Bounding box prediction data

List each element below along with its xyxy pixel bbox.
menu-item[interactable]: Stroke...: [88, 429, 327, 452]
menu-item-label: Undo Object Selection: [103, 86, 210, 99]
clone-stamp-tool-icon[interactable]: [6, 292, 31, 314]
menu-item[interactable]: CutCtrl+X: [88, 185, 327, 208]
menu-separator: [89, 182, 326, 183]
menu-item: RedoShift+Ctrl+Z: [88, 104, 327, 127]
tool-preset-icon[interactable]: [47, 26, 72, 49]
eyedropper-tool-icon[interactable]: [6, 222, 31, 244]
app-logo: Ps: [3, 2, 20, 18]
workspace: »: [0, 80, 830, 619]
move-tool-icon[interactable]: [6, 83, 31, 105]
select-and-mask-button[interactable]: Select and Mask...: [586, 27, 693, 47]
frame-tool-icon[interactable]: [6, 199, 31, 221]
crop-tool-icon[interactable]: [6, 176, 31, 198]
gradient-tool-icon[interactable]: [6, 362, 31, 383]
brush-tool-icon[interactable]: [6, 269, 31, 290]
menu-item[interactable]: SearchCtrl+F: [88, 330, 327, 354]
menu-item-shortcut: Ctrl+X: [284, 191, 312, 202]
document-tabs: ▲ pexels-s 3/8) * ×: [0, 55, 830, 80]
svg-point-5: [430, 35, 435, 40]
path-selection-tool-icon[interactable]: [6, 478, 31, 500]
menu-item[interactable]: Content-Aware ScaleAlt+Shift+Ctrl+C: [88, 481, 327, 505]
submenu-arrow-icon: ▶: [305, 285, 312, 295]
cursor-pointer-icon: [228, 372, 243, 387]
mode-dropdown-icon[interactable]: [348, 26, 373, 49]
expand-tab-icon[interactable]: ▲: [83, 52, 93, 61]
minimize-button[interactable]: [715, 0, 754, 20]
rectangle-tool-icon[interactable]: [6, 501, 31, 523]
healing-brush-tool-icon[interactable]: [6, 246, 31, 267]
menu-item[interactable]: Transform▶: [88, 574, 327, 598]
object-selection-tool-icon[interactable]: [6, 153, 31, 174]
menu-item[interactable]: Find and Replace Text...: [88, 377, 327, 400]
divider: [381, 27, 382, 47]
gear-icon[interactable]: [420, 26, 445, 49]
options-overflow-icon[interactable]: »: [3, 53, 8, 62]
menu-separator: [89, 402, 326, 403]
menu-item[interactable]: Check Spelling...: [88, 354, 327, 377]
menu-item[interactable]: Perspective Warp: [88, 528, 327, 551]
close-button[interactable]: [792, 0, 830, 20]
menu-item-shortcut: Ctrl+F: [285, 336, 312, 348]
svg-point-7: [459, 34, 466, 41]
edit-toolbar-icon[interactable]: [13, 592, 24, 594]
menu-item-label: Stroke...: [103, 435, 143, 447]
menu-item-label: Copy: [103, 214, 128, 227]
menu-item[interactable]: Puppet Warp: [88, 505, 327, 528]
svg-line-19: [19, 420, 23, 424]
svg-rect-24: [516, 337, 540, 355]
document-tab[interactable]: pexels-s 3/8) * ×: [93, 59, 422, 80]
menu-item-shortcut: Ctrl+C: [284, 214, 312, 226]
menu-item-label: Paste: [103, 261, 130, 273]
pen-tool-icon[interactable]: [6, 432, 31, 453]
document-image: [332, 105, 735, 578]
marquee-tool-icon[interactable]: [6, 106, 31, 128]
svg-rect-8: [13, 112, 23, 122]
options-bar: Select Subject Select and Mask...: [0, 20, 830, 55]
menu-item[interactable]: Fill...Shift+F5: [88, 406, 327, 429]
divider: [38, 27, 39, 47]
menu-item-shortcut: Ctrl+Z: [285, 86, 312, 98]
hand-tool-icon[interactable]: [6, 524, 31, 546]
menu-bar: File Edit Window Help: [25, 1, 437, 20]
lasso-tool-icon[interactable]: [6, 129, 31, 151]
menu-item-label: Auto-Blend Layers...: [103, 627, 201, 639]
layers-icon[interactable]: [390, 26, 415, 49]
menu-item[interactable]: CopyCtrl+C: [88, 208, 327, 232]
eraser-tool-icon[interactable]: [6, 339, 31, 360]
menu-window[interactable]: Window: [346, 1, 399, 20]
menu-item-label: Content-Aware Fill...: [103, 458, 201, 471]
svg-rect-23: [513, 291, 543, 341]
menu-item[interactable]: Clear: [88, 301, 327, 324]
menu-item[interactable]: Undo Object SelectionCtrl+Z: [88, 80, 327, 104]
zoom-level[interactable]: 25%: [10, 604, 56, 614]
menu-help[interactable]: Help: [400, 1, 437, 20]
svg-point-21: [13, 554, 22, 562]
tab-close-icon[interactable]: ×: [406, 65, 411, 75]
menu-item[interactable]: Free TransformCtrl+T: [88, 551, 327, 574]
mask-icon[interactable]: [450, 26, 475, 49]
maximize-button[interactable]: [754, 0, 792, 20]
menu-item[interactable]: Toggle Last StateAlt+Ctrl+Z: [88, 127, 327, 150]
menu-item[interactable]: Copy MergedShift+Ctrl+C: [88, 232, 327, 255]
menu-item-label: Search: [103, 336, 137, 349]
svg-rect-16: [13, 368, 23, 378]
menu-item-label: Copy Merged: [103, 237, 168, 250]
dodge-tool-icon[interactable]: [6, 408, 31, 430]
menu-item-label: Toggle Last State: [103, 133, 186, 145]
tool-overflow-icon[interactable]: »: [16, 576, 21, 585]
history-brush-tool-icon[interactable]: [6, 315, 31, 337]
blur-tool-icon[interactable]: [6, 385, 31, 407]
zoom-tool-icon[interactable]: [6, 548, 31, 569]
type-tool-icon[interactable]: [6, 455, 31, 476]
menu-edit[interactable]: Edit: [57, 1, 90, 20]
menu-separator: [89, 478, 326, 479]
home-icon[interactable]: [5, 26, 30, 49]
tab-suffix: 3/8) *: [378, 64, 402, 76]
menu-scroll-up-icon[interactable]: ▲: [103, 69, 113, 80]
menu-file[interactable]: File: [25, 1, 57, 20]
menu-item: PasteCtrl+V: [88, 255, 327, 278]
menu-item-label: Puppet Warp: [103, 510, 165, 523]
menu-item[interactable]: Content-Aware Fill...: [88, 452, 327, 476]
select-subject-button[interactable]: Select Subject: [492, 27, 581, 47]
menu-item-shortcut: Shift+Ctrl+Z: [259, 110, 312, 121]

Activity: Print the records again, exactly as they stand above.

Result:
List each element below along with its xyxy pixel bbox.
menu-item[interactable]: Stroke...: [88, 429, 327, 452]
menu-item-label: Undo Object Selection: [103, 86, 210, 99]
clone-stamp-tool-icon[interactable]: [6, 292, 31, 314]
menu-item[interactable]: CutCtrl+X: [88, 185, 327, 208]
menu-separator: [89, 182, 326, 183]
menu-item: RedoShift+Ctrl+Z: [88, 104, 327, 127]
tool-preset-icon[interactable]: [47, 26, 72, 49]
eyedropper-tool-icon[interactable]: [6, 222, 31, 244]
app-logo: Ps: [3, 2, 20, 18]
workspace: »: [0, 80, 830, 619]
move-tool-icon[interactable]: [6, 83, 31, 105]
select-and-mask-button[interactable]: Select and Mask...: [586, 27, 693, 47]
frame-tool-icon[interactable]: [6, 199, 31, 221]
crop-tool-icon[interactable]: [6, 176, 31, 198]
gradient-tool-icon[interactable]: [6, 362, 31, 383]
brush-tool-icon[interactable]: [6, 269, 31, 290]
menu-item[interactable]: SearchCtrl+F: [88, 330, 327, 354]
menu-item-shortcut: Ctrl+X: [284, 191, 312, 202]
document-tabs: ▲ pexels-s 3/8) * ×: [0, 55, 830, 80]
svg-point-5: [430, 35, 435, 40]
path-selection-tool-icon[interactable]: [6, 478, 31, 500]
menu-item[interactable]: Content-Aware ScaleAlt+Shift+Ctrl+C: [88, 481, 327, 505]
submenu-arrow-icon: ▶: [305, 285, 312, 295]
cursor-pointer-icon: [228, 372, 243, 387]
mode-dropdown-icon[interactable]: [348, 26, 373, 49]
expand-tab-icon[interactable]: ▲: [83, 52, 93, 61]
minimize-button[interactable]: [715, 0, 754, 20]
rectangle-tool-icon[interactable]: [6, 501, 31, 523]
healing-brush-tool-icon[interactable]: [6, 246, 31, 267]
menu-item[interactable]: Transform▶: [88, 574, 327, 598]
object-selection-tool-icon[interactable]: [6, 153, 31, 174]
menu-item[interactable]: Find and Replace Text...: [88, 377, 327, 400]
divider: [381, 27, 382, 47]
gear-icon[interactable]: [420, 26, 445, 49]
options-overflow-icon[interactable]: »: [3, 53, 8, 62]
menu-separator: [89, 402, 326, 403]
menu-item[interactable]: Check Spelling...: [88, 354, 327, 377]
menu-item[interactable]: Perspective Warp: [88, 528, 327, 551]
close-button[interactable]: [792, 0, 830, 20]
menu-item-shortcut: Ctrl+F: [285, 336, 312, 348]
svg-point-7: [459, 34, 466, 41]
edit-toolbar-icon[interactable]: [13, 592, 24, 594]
menu-item-label: Stroke...: [103, 435, 143, 447]
menu-item-label: Copy: [103, 214, 128, 227]
menu-item[interactable]: Puppet Warp: [88, 505, 327, 528]
svg-line-19: [19, 420, 23, 424]
svg-rect-24: [516, 337, 540, 355]
document-tab[interactable]: pexels-s 3/8) * ×: [93, 59, 422, 80]
menu-item-shortcut: Ctrl+C: [284, 214, 312, 226]
menu-item-label: Paste: [103, 261, 130, 273]
pen-tool-icon[interactable]: [6, 432, 31, 453]
document-image: [332, 105, 735, 578]
marquee-tool-icon[interactable]: [6, 106, 31, 128]
svg-rect-8: [13, 112, 23, 122]
options-bar: Select Subject Select and Mask...: [0, 20, 830, 55]
menu-item[interactable]: Fill...Shift+F5: [88, 406, 327, 429]
divider: [38, 27, 39, 47]
menu-item-shortcut: Ctrl+Z: [285, 86, 312, 98]
hand-tool-icon[interactable]: [6, 524, 31, 546]
menu-bar: File Edit Window Help: [25, 1, 437, 20]
lasso-tool-icon[interactable]: [6, 129, 31, 151]
menu-item-label: Auto-Blend Layers...: [103, 627, 201, 639]
layers-icon[interactable]: [390, 26, 415, 49]
menu-item[interactable]: CopyCtrl+C: [88, 208, 327, 232]
eraser-tool-icon[interactable]: [6, 339, 31, 360]
menu-window[interactable]: Window: [346, 1, 399, 20]
menu-item-label: Content-Aware Fill...: [103, 458, 201, 471]
svg-rect-23: [513, 291, 543, 341]
menu-item[interactable]: Clear: [88, 301, 327, 324]
menu-item[interactable]: Undo Object SelectionCtrl+Z: [88, 80, 327, 104]
zoom-level[interactable]: 25%: [10, 604, 56, 614]
menu-help[interactable]: Help: [400, 1, 437, 20]
svg-point-21: [13, 554, 22, 562]
tab-close-icon[interactable]: ×: [406, 65, 411, 75]
menu-item[interactable]: Free TransformCtrl+T: [88, 551, 327, 574]
mask-icon[interactable]: [450, 26, 475, 49]
maximize-button[interactable]: [754, 0, 792, 20]
menu-item[interactable]: Toggle Last StateAlt+Ctrl+Z: [88, 127, 327, 150]
menu-item[interactable]: Copy MergedShift+Ctrl+C: [88, 232, 327, 255]
menu-item-label: Search: [103, 336, 137, 349]
svg-rect-16: [13, 368, 23, 378]
menu-item-label: Copy Merged: [103, 237, 168, 250]
dodge-tool-icon[interactable]: [6, 408, 31, 430]
menu-item-label: Toggle Last State: [103, 133, 186, 145]
tool-overflow-icon[interactable]: »: [16, 576, 21, 585]
history-brush-tool-icon[interactable]: [6, 315, 31, 337]
blur-tool-icon[interactable]: [6, 385, 31, 407]
zoom-tool-icon[interactable]: [6, 548, 31, 569]
type-tool-icon[interactable]: [6, 455, 31, 476]
menu-edit[interactable]: Edit: [57, 1, 90, 20]
menu-separator: [89, 478, 326, 479]
home-icon[interactable]: [5, 26, 30, 49]
tab-suffix: 3/8) *: [378, 64, 402, 76]
menu-scroll-up-icon[interactable]: ▲: [103, 69, 113, 80]
menu-file[interactable]: File: [25, 1, 57, 20]
menu-item: PasteCtrl+V: [88, 255, 327, 278]
menu-item-label: Puppet Warp: [103, 510, 165, 523]
menu-item[interactable]: Content-Aware Fill...: [88, 452, 327, 476]
select-subject-button[interactable]: Select Subject: [492, 27, 581, 47]
menu-item-shortcut: Shift+Ctrl+Z: [259, 110, 312, 121]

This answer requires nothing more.